Many people may be dubious of the capital cost of the infrastructure needed for those modes of transport. This can be remedied by conducting the quick exercise of multiplying the number of cars registered in South Africa (7 million) by the price of a Tesla ($40,000), or recall that even a lightly-trafficked rural road costs R3.5 million per kilometre, with freeways costing several multiples of that per lane. Cars are also the most infrastructure-intensive means of transport, and have ancillary costs that are easy to forget. In car-dependent cities, a sizeable fraction of total land use is devoted to roads and parking - as high as 35% to 50% in some cities. If we had fewer cars, we would also have more space.
That is not to say that cars should be wiped from our roads entirely - in some respects they simply aren’t replaceable. But personal transport has always been a mixture of modalities, and an optimised, efficient transport network will entail fewer personal cars, with a greater share going to public transport and low-energy personal transport.

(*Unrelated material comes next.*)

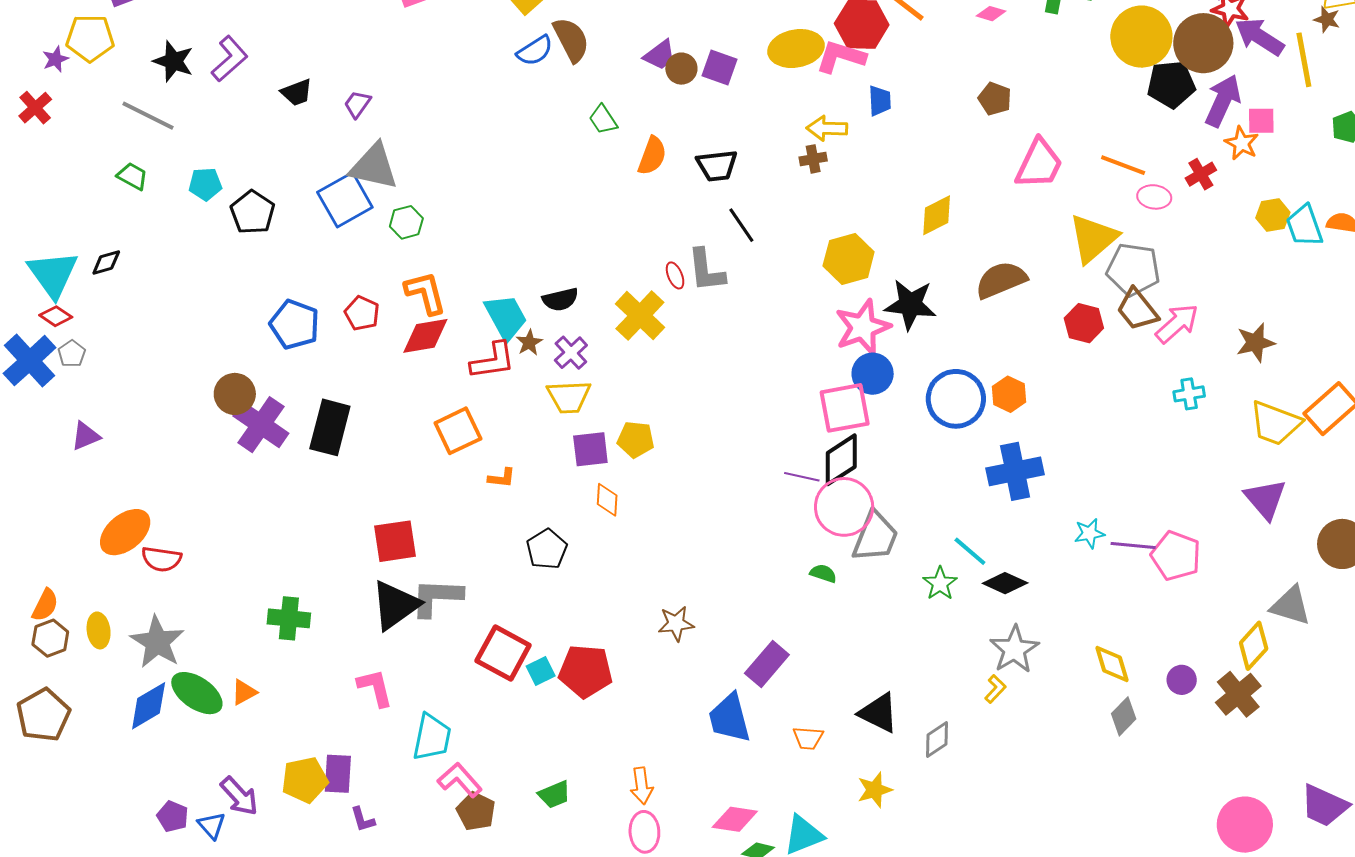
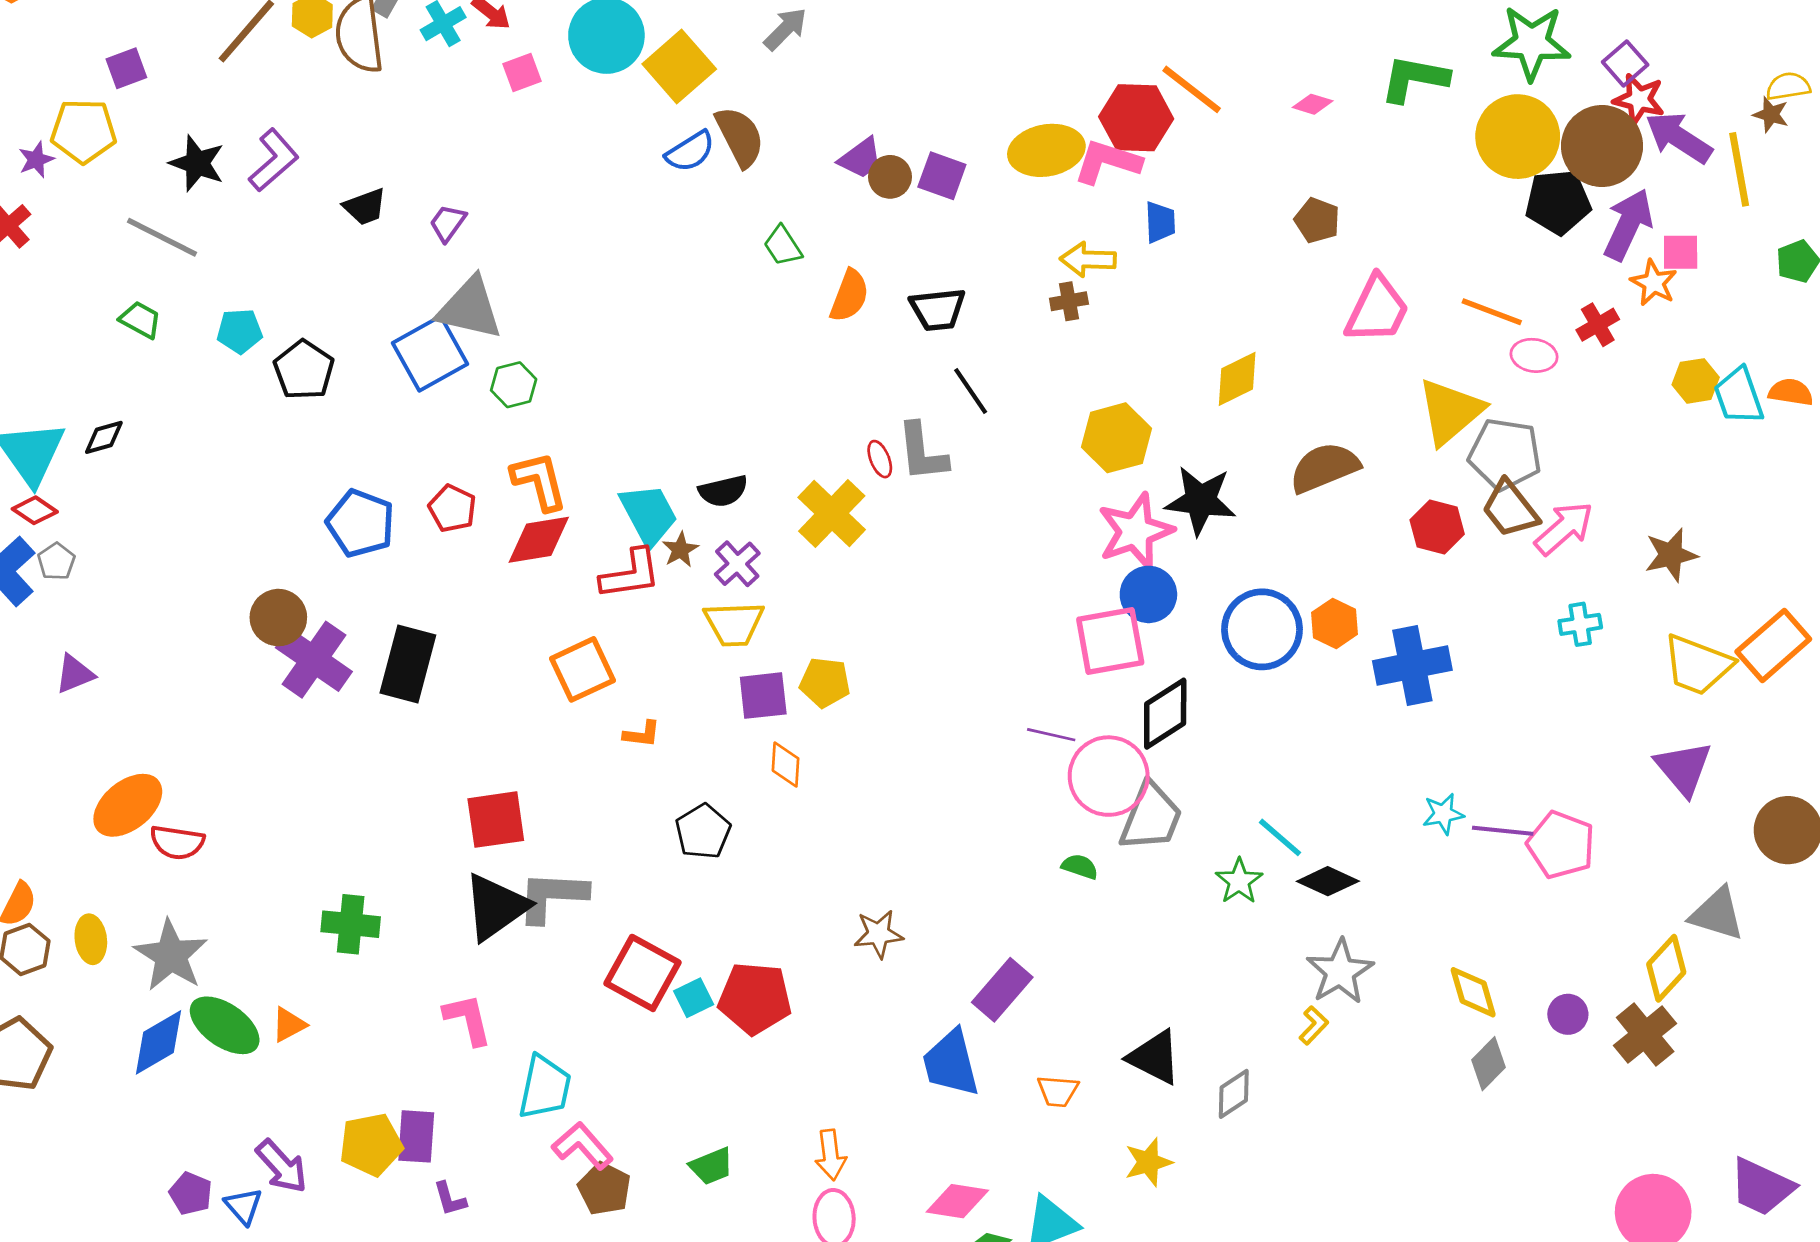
black diamond: (841, 460) -> (1165, 714), moved
blue cross: (1015, 471) -> (1412, 665), moved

The cars that are part of an optimised network may well be electrically driven, but with an ownership pattern shifted toward car-sharing to increase usage rates per vehicle, reducing manufacturing burden relative to usage as well as reducing the percentage of charge that is wasted.
If and when South Africa’s energy picture improves to the point that EVs have a lower carbon footprint than internal combustion engines, they will still compare badly to other personal transport options, and their widespread adoption will still require a carbon- and resource-intensive transition process. Subsidies should not be allocated on a “second-worst option” basis.
EVs are not a departure from energy-intensive, environmentally damaging personal transport; they continue that status quo. Even if we are destined to transition entirely to renewable energy (as we eventually must), how long it takes us to make that transition, how much it will cost, and what resources must be consumed to achieve it, will all be directly proportional to the amount of energy that we are using.
Subsidies, then, should be directed toward reducing energy use rather than perpetuating exorbitantly energy-intensive activities. Subsidies directed toward EVs would, by extension, subsidise the iron and coal mining that support steel manufacture, while discouraging the use of efficient alternatives.
Those who propose that the government should subsidise them as they drag the better part of two tons of steel, plastic and rare earth metals around with them everywhere they go, are not advocating for the environment, they are advocating for the industries that supply those materials.